Saved entries

BEGIN

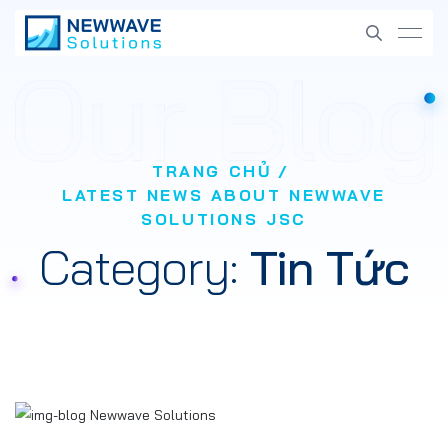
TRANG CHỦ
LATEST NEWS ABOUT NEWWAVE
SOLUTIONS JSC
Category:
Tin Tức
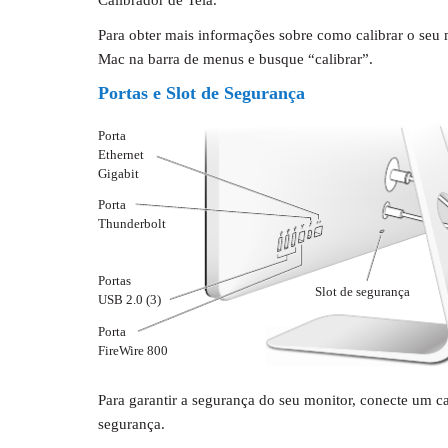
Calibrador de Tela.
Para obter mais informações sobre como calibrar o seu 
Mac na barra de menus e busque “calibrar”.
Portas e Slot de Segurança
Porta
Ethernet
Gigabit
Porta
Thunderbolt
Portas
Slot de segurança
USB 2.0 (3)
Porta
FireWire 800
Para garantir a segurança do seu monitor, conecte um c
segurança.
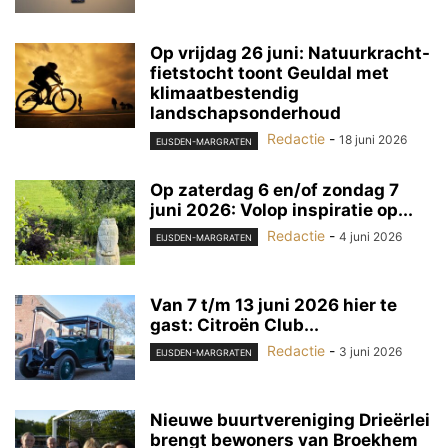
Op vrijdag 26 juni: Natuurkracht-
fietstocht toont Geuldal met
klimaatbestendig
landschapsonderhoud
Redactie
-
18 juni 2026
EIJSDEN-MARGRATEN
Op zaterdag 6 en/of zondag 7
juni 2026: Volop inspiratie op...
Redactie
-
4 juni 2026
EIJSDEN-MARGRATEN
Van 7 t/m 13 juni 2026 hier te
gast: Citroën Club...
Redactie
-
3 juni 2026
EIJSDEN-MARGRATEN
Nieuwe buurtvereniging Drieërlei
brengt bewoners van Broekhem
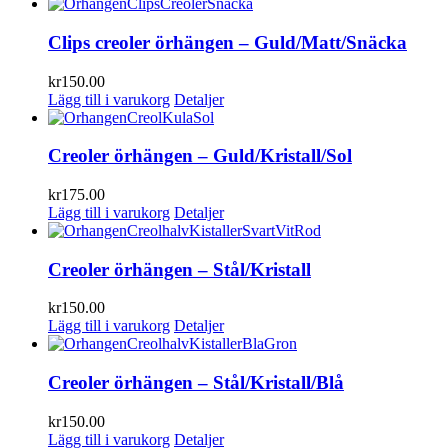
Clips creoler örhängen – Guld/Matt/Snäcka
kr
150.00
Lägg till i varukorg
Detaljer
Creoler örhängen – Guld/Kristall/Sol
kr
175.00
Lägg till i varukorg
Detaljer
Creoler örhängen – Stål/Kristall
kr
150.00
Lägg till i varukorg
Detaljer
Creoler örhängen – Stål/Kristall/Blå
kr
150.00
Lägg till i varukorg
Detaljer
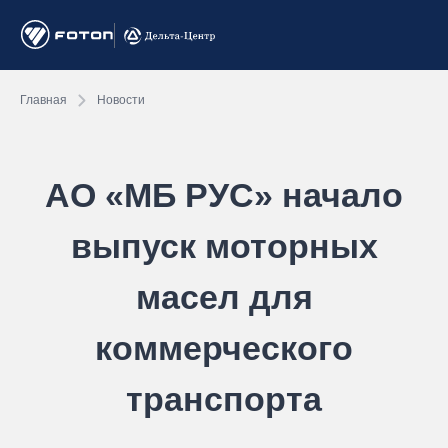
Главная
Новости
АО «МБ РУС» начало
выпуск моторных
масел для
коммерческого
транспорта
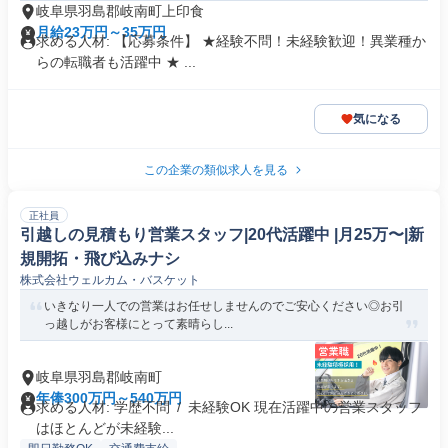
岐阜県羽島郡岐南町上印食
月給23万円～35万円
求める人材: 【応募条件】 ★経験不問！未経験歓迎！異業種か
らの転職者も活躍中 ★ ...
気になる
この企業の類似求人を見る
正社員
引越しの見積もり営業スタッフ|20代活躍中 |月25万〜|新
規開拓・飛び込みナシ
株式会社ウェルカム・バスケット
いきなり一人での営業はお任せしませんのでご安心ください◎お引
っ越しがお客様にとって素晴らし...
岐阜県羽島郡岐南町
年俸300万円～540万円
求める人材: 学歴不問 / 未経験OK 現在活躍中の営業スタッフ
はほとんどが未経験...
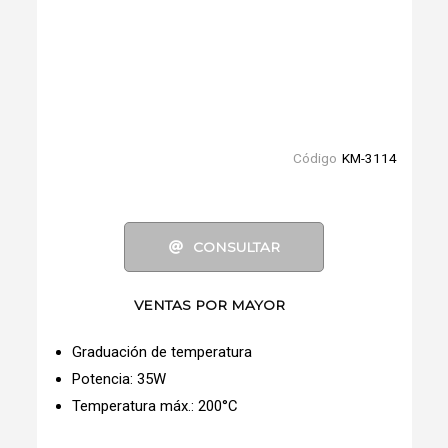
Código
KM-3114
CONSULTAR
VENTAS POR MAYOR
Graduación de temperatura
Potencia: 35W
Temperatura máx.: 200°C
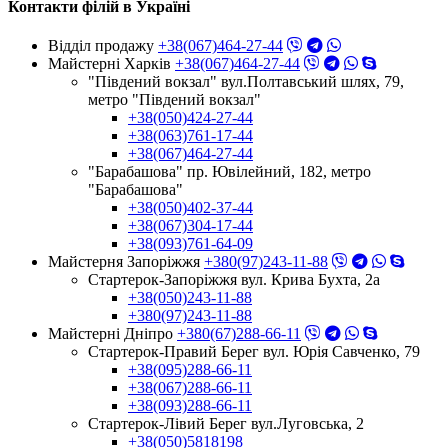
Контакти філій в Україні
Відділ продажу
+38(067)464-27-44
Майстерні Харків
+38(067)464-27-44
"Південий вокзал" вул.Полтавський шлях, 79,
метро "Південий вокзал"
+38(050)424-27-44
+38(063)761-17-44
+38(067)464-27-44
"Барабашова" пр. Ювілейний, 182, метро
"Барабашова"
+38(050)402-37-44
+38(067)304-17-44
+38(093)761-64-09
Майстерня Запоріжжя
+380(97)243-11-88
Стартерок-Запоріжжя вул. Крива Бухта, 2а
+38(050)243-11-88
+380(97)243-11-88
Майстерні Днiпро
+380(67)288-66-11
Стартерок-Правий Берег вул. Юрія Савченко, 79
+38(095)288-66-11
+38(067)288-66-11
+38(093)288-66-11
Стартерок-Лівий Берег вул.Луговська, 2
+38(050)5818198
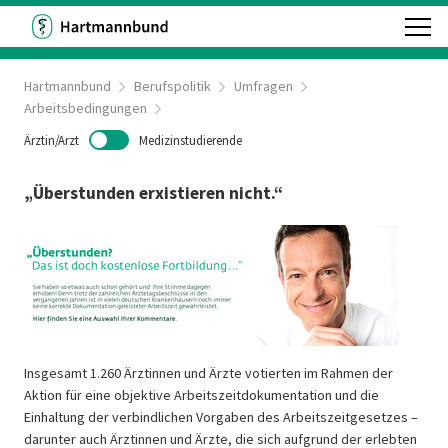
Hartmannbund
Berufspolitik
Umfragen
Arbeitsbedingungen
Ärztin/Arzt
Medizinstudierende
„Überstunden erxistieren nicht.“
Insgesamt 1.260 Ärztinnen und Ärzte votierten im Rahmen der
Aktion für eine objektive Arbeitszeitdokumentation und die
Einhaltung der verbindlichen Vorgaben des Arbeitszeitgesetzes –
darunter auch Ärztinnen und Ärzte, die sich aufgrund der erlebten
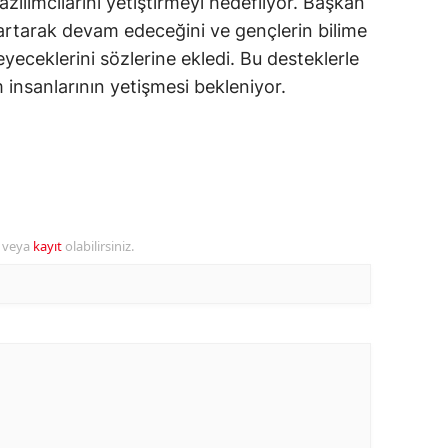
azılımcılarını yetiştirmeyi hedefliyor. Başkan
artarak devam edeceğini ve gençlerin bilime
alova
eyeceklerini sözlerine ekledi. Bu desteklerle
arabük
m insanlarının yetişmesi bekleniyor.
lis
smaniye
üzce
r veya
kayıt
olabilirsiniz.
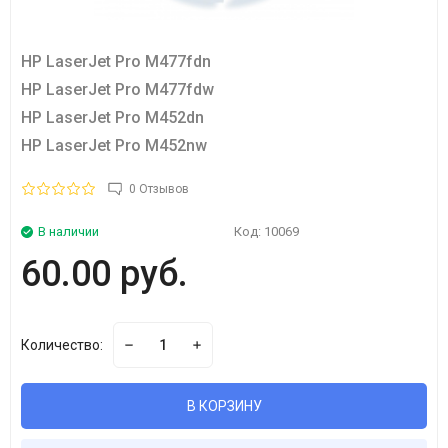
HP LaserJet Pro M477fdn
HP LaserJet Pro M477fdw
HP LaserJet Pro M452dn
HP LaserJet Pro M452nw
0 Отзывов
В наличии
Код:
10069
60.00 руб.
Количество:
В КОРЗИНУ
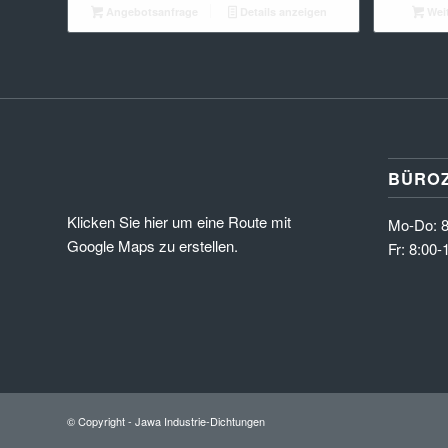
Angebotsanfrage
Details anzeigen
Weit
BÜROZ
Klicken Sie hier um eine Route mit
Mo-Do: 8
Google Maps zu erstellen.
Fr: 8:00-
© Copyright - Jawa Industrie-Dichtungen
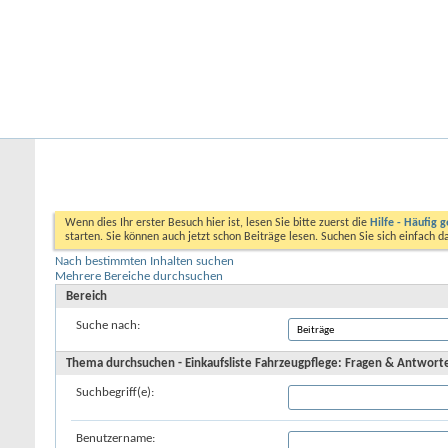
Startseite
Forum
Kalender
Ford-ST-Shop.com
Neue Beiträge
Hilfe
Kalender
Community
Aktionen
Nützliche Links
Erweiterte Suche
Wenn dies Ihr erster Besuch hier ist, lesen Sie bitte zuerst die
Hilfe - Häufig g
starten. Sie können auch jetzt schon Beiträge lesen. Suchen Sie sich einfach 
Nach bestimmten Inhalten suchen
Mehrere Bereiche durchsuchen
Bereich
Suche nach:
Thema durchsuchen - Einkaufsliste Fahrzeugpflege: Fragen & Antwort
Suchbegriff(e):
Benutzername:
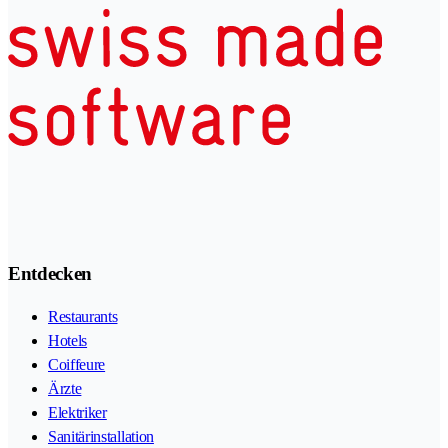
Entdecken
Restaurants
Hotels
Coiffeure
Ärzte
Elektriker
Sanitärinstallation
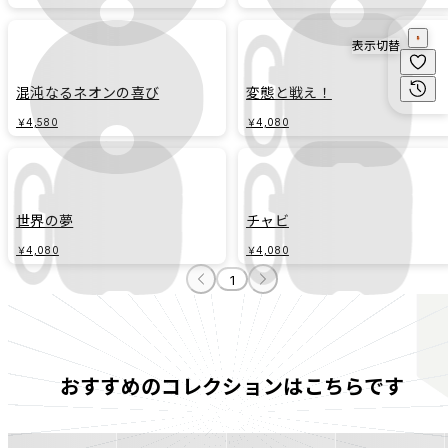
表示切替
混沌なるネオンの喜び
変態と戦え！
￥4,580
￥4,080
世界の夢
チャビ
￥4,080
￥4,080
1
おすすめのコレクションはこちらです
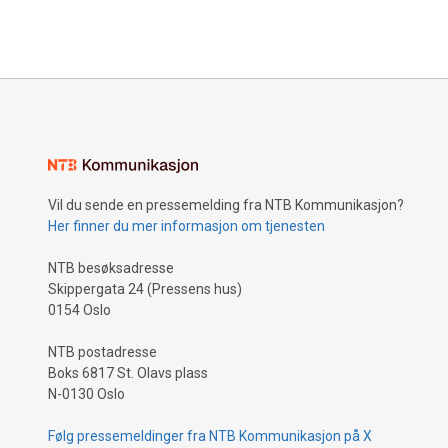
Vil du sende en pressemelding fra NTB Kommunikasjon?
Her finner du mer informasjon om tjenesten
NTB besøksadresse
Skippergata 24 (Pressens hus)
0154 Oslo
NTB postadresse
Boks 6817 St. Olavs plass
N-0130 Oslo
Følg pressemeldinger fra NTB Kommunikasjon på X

END

Word for word, give back each entry from above, but skip any picture.

Solution to the problem:
TRANG CHỦ
LATEST NEWS ABOUT NEWWAVE
SOLUTIONS JSC
Category:
Tin Tức
Calibrador de Tela.
Para obter mais informações sobre como calibrar o seu 
Mac na barra de menus e busque “calibrar”.
Portas e Slot de Segurança
Porta
Ethernet
Gigabit
Porta
Thunderbolt
Portas
Slot de segurança
USB 2.0 (3)
Porta
FireWire 800
Para garantir a segurança do seu monitor, conecte um c
segurança.
Op vrijdag 26 juni: Natuurkracht-
fietstocht toont Geuldal met
klimaatbestendig
landschapsonderhoud
Redactie
-
18 juni 2026
EIJSDEN-MARGRATEN
Op zaterdag 6 en/of zondag 7
juni 2026: Volop inspiratie op...
Redactie
-
4 juni 2026
EIJSDEN-MARGRATEN
Van 7 t/m 13 juni 2026 hier te
gast: Citroën Club...
Redactie
-
3 juni 2026
EIJSDEN-MARGRATEN
Nieuwe buurtvereniging Drieërlei
brengt bewoners van Broekhem
Clips creoler örhängen – Guld/Matt/Snäcka
kr
150.00
Lägg till i varukorg
Detaljer
Creoler örhängen – Guld/Kristall/Sol
kr
175.00
Lägg till i varukorg
Detaljer
Creoler örhängen – Stål/Kristall
kr
150.00
Lägg till i varukorg
Detaljer
Creoler örhängen – Stål/Kristall/Blå
kr
150.00
Lägg till i varukorg
Detaljer
Главная
Новости
АО «МБ РУС» начало
выпуск моторных
масел для
коммерческого
транспорта
岐阜県羽島郡岐南町上印食
月給23万円～35万円
求める人材: 【応募条件】 ★経験不問！未経験歓迎！異業種か
らの転職者も活躍中 ★ ...
気になる
この企業の類似求人を見る
正社員
引越しの見積もり営業スタッフ|20代活躍中 |月25万〜|新
規開拓・飛び込みナシ
株式会社ウェルカム・バスケット
いきなり一人での営業はお任せしませんのでご安心ください◎お引
っ越しがお客様にとって素晴らし...
岐阜県羽島郡岐南町
年俸300万円～540万円
求める人材: 学歴不問 / 未経験OK 現在活躍中の営業スタッフ
はほとんどが未経験...
Código
KM-3114
CONSULTAR
VENTAS POR MAYOR
Graduación de temperatura
Potencia: 35W
Temperatura máx.: 200°C
Контакти філій в Україні
Відділ продажу
+38(067)464-27-44
Майстерні Харків
+38(067)464-27-44
"Південий вокзал" вул.Полтавський шлях, 79,
метро "Південий вокзал"
+38(050)424-27-44
+38(063)761-17-44
+38(067)464-27-44
"Барабашова" пр. Ювілейний, 182, метро
"Барабашова"
+38(050)402-37-44
+38(067)304-17-44
+38(093)761-64-09
Майстерня Запоріжжя
+380(97)243-11-88
Стартерок-Запоріжжя вул. Крива Бухта, 2а
+38(050)243-11-88
+380(97)243-11-88
Майстерні Днiпро
+380(67)288-66-11
Стартерок-Правий Берег вул. Юрія Савченко, 79
+38(095)288-66-11
+38(067)288-66-11
+38(093)288-66-11
Стартерок-Лівий Берег вул.Луговська, 2
+38(050)5818198
Hartmannbund
Berufspolitik
Umfragen
Arbeitsbedingungen
Ärztin/Arzt
Medizinstudierende
„Überstunden erxistieren nicht.“
Insgesamt 1.260 Ärztinnen und Ärzte votierten im Rahmen der
Aktion für eine objektive Arbeitszeitdokumentation und die
Einhaltung der verbindlichen Vorgaben des Arbeitszeitgesetzes –
darunter auch Ärztinnen und Ärzte, die sich aufgrund der erlebten
azılımcılarını yetiştirmeyi hedefliyor. Başkan
artarak devam edeceğini ve gençlerin bilime
alova
eyeceklerini sözlerine ekledi. Bu desteklerle
arabük
m insanlarının yetişmesi bekleniyor.
lis
smaniye
üzce
r veya
kayıt
olabilirsiniz.
HP LaserJet Pro M477fdn
HP LaserJet Pro M477fdw
HP LaserJet Pro M452dn
HP LaserJet Pro M452nw
0 Отзывов
В наличии
Код:
10069
60.00 руб.
Количество:
В КОРЗИНУ
Angebotsanfrage
Details anzeigen
Weit
BÜROZ
Klicken Sie hier um eine Route mit
Mo-Do: 8
Google Maps zu erstellen.
Fr: 8:00-
© Copyright - Jawa Industrie-Dichtungen
Startseite
Forum
Kalender
Ford-ST-Shop.com
Neue Beiträge
Hilfe
Kalender
Community
Aktionen
Nützliche Links
Erweiterte Suche
Wenn dies Ihr erster Besuch hier ist, lesen Sie bitte zuerst die
Hilfe - Häufig g
starten. Sie können auch jetzt schon Beiträge lesen. Suchen Sie sich einfach 
Nach bestimmten Inhalten suchen
Mehrere Bereiche durchsuchen
Bereich
Suche nach:
Thema durchsuchen - Einkaufsliste Fahrzeugpflege: Fragen & Antwort
Suchbegriff(e):
Benutzername:
Entdecken
Restaurants
Hotels
Coiffeure
Ärzte
Elektriker
Sanitärinstallation
表示切替
混沌なるネオンの喜び
変態と戦え！
￥4,580
￥4,080
世界の夢
チャビ
￥4,080
￥4,080
1
おすすめのコレクションはこちらです
Vil du sende en pressemelding fra NTB Kommunikasjon?
Her finner du mer informasjon om tjenesten
NTB besøksadresse
Skippergata 24 (Pressens hus)
0154 Oslo
NTB postadresse
Boks 6817 St. Olavs plass
N-0130 Oslo
Følg pressemeldinger fra NTB Kommunikasjon på X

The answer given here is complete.